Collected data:
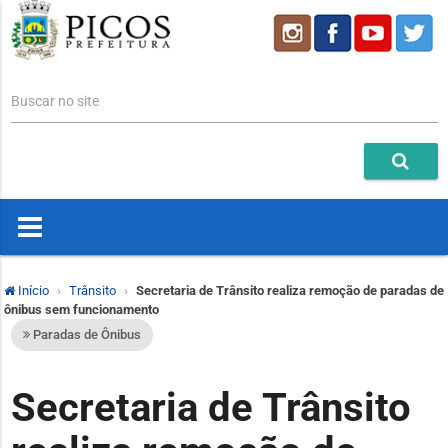
Buscar no site
Início
Trânsito
Secretaria de Trânsito realiza remoção de paradas de
ônibus sem funcionamento
Paradas de Ônibus
Secretaria de Trânsito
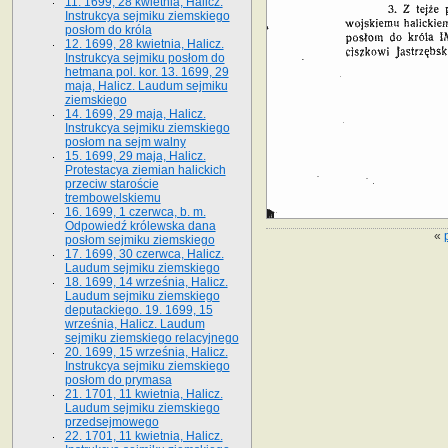
11. 1699, 28 kwietnia, Halicz.
Instrukcya sejmiku ziemskiego
posłom do króla
12. 1699, 28 kwietnia, Halicz.
Instrukcya sejmiku posłom do
hetmana pol. kor. 13. 1699, 29
maja, Halicz. Laudum sejmiku
ziemskiego
14. 1699, 29 maja, Halicz.
Instrukcya sejmiku ziemskiego
posłom na sejm walny
15. 1699, 29 maja, Halicz.
Protestacya ziemian halickich
przeciw staroście
trembowelskiemu
16. 1699, 1 czerwca, b. m.
Odpowiedź królewska dana
«
posłom sejmiku ziemskiego
17. 1699, 30 czerwca, Halicz.
Laudum sejmiku ziemskiego
18. 1699, 14 września, Halicz.
Laudum sejmiku ziemskiego
deputackiego. 19. 1699, 15
września, Halicz. Laudum
sejmiku ziemskiego relacyjnego
20. 1699, 15 września, Halicz.
Instrukcya sejmiku ziemskiego
posłom do prymasa
21. 1701, 11 kwietnia, Halicz.
Laudum sejmiku ziemskiego
przedsejmowego
22. 1701, 11 kwietnia, Halicz.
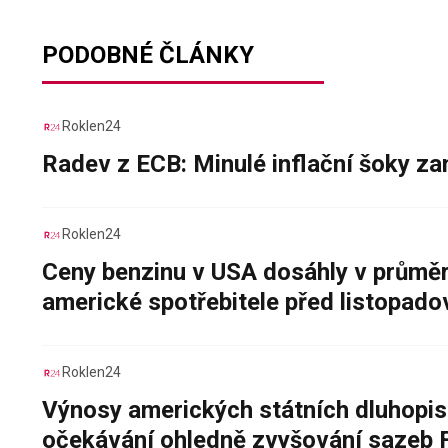
PODOBNÉ ČLÁNKY
Roklen24
Radev z ECB: Minulé inflační šoky za
Roklen24
Ceny benzinu v USA dosáhly v průměru
americké spotřebitele před listopad
Roklen24
Výnosy amerických státních dluhopis
očekávání ohledně zvyšování sazeb 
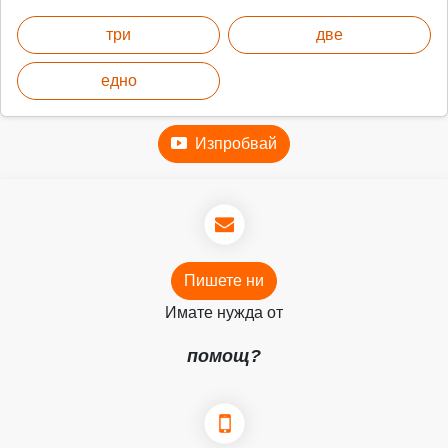
три
две
едно
Изпробвай
Пишете ни
Имате нужда от
помощ?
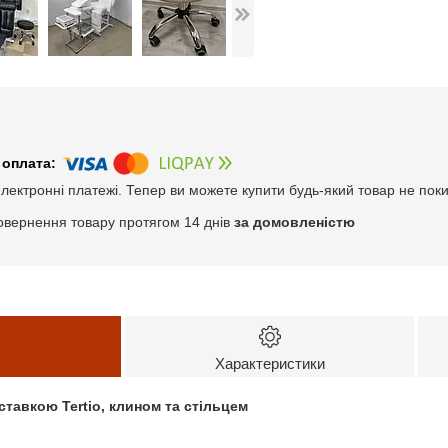
електронні платежі. Тепер ви можете купити будь-який товар не пок
овернення товару протягом 14 днів
за домовленістю
Характеристики
ставкою Tertio, клином та стільцем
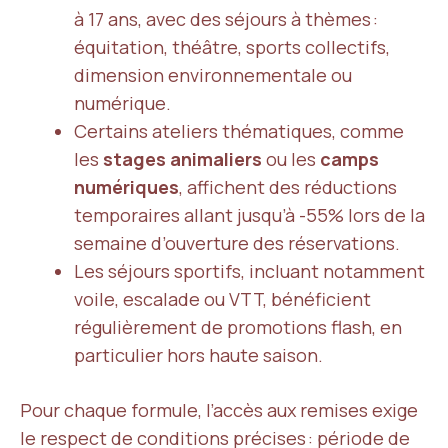
à 17 ans, avec des séjours à thèmes :
équitation, théâtre, sports collectifs,
dimension environnementale ou
numérique.
Certains ateliers thématiques, comme
les
stages animaliers
ou les
camps
numériques
, affichent des réductions
temporaires allant jusqu’à -55% lors de la
semaine d’ouverture des réservations.
Les séjours sportifs, incluant notamment
voile, escalade ou VTT, bénéficient
régulièrement de promotions flash, en
particulier hors haute saison.
Pour chaque formule, l’accès aux remises exige
le respect de conditions précises : période de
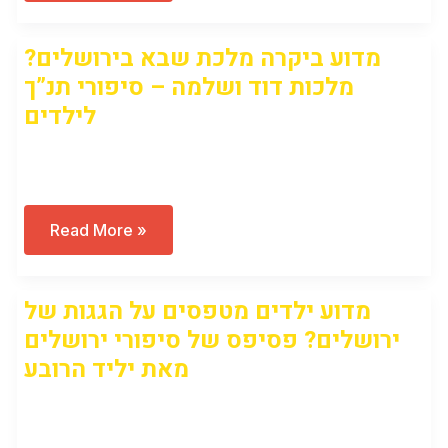
בדוד,
ולמה
הוא
מדוע ביקרה מלכת שבא בירושלים?
בחר
בירושלים?
מלכות דוד ושלמה – סיפורי תנ”ך
מלכות
דוד
לילדים
ושלמה
חלק
א
Open to access this content
מדוע
Read More »
ביקרה
מלכת
שבא
בירושלים?
מדוע ילדים מטפסים על הגגות של
מלכות
דוד
ירושלים? פסיפס של סיפורי ירושלים
ושלמה
–
מאת יליד הרובע
סיפורי
תנ”ך
לילדים
Open to access this content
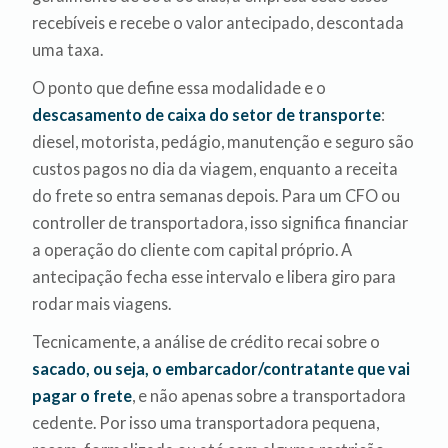
recebíveis e recebe o valor antecipado, descontada
uma taxa.
O ponto que define essa modalidade e o
descasamento de caixa do setor de transporte
:
diesel, motorista, pedágio, manutenção e seguro são
custos pagos no dia da viagem, enquanto a receita
do frete so entra semanas depois. Para um CFO ou
controller de transportadora, isso significa financiar
a operação do cliente com capital próprio. A
antecipação fecha esse intervalo e libera giro para
rodar mais viagens.
Tecnicamente, a análise de crédito recai sobre o
sacado, ou seja, o embarcador/contratante que vai
pagar o frete
, e não apenas sobre a transportadora
cedente. Por isso uma transportadora pequena,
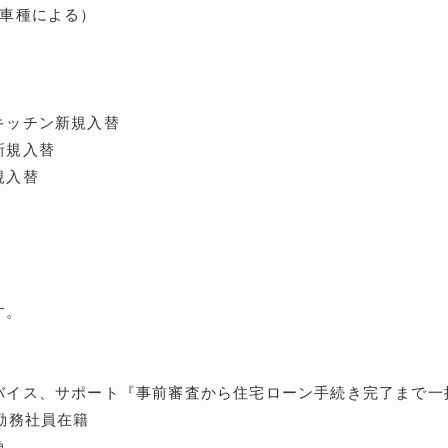
※車種による）
キッチン新規入替
新規入替
規入替
す。
バイス、サポート『事前審査から住宅ローン手続き完了まで一
勤務社員在籍
負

— EXERCISE GOAL —
Determine how many lines in the data include the word "maja". Answer with that number alone.

— COMPLETED TASK —
3